Saturday, January 27, 2007

The Price of Tortillas

Tortillas, a Mexican staple, are costing more these days, and those who can least afford such an increase are hitting the streets to protest the price hikes. The reason for the price hikes? Let's just say NAFTA turned out to be a mistake for the poor and the laborers of both countries. From Mexico's La Jornada:

The crisis we are experiencing in regard to the rise of tortilla prices that so gravely affects the Mexican population, but more seriously affects the 20 million people who are already food-poor, is yet another manifestation of the asymmetrical and wrong-headed trade relationship between Mexico and the United States. Since the signing of the Free Trade Agreement (NAFTA) in 1994, a great many voices have called attention to the problems that could arise. These include that the Treaty would neither achieve a reduction in migration (the central argument of Salinas de Gotari ) nor would it permit us to overcome our subordinate position in relation to the United States, since in economic terms, Mexico was not on an equal footing with its neighbor. Lamentably, time has proven these voices to be right. For their part, the U.S. visualized quite clearly that a form of domination could be achieved over other countries by achieving crop-growing supremacy. And Mexico entered that game losing food self-sufficiency, with all the grave effects that this has brought.

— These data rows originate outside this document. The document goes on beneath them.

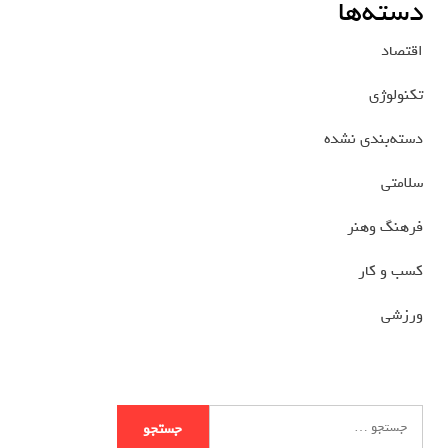
دسته‌ها
اقتصاد
تکنولوژی
دسته‌بندی نشده
سلامتی
فرهنگ وهنر
کسب و کار
ورزشی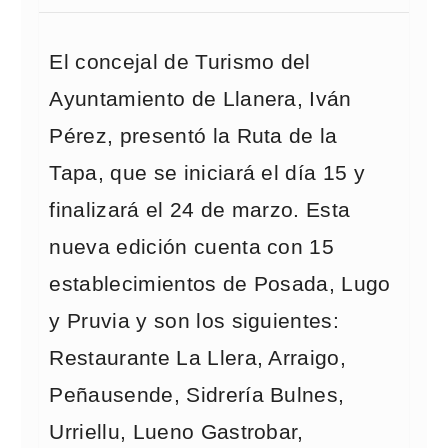
El concejal de Turismo del
Ayuntamiento de Llanera, Iván
Pérez, presentó la Ruta de la
Tapa, que se iniciará el día 15 y
finalizará el 24 de marzo. Esta
nueva edición cuenta con 15
establecimientos de Posada, Lugo
y Pruvia y son los siguientes:
Restaurante La Llera, Arraigo,
Peñausende, Sidrería Bulnes,
Urriellu, Lueno Gastrobar,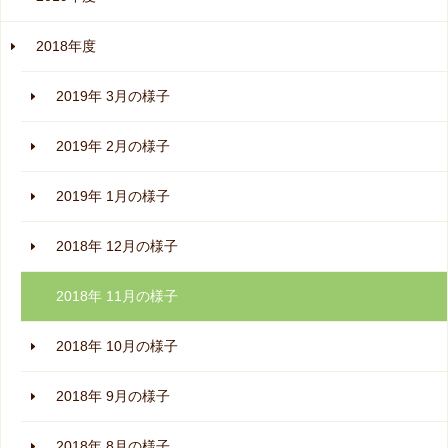
2018年度
2019年 3月の様子
2019年 2月の様子
2019年 1月の様子
2018年 12月の様子
2018年 11月の様子
2018年 10月の様子
2018年 9月の様子
2018年 8月の様子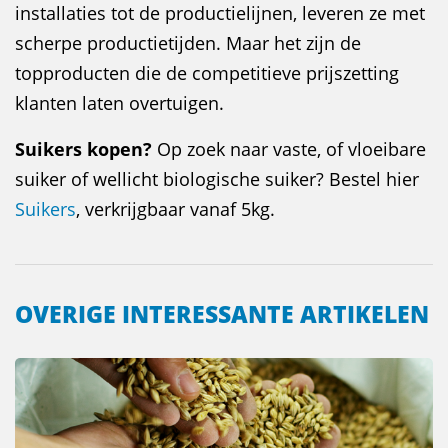
installaties tot de productielijnen, leveren ze met
scherpe productietijden. Maar het zijn de
topproducten die de competitieve prijszetting
klanten laten overtuigen.
Suikers kopen?
Op zoek naar vaste, of vloeibare
suiker of wellicht biologische suiker? Bestel hier
Suikers
, verkrijgbaar vanaf 5kg.
OVERIGE INTERESSANTE ARTIKELEN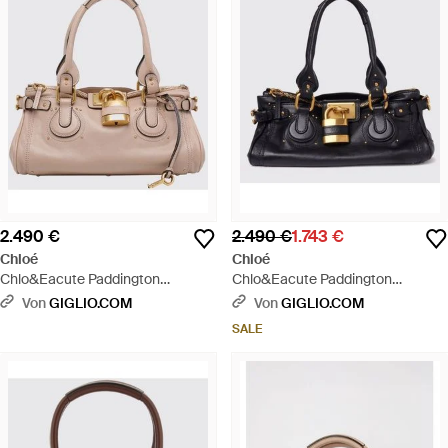
2.490 €
2.490 €
1.743 €
Chloé
Chloé
Chlo&Eacute Paddington
Chlo&Eacute Paddington
Ledertasche - Natur
Ledertasche - Schwarz
Von
GIGLIO.COM
Von
GIGLIO.COM
SALE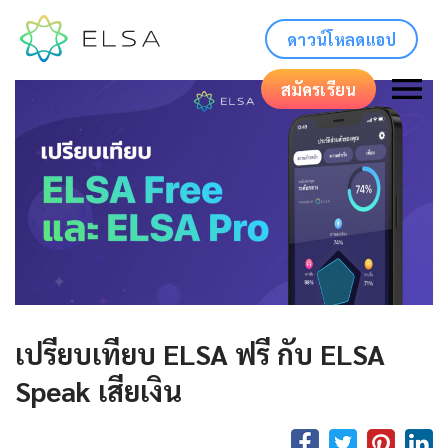
ดาวน์โหลดแอป
สมัครเรียน
เปรียบเทียบ ELSA ฟรี กับ ELSA
Speak เสียเงิน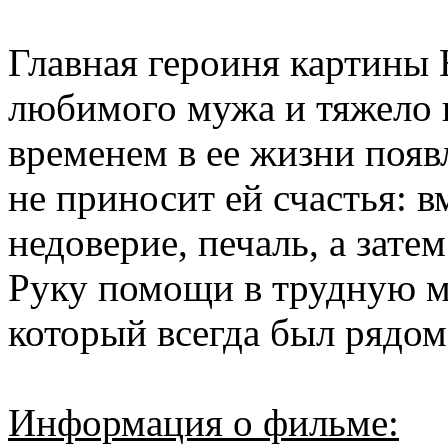
Главная героиня картины
любимого мужа и тяжело п
временем в ее жизни появ
не приносит ей счастья: в
недоверие, печаль, а зате
Руку помощи в трудную м
который всегда был рядом
Информация о фильме:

The irony of the NAFTA results is that Mexico finds itself in a much worse situation than it held prior to signing the free trade agreement.

For the United States to achieve this practically hegemonic position has required foreign workers, and to transform them into a reserve industrial army in their home countries by making it possible for them to migrate [north], which has devastating effects on Mexican farming. The great irony of all this is that we now import food products and export our work force, which favors U.S. competitiveness and leaves us at the mercy of the ups and downs of their economy. [Emphasis added]

It isn't, however, just Mexican laborers who have lost ground. The American labor force has also suffered under the various free trade agreements as their jobs have either been turned over to laborers residing in Asia or to laborers who are brought in from Mexico and Central America. The only ones making out under NAFTA are the mega corporations whose tentacles reach to all parts of the world.

And the result is that the poor in Mexico are hard pressed to buy their tortillas.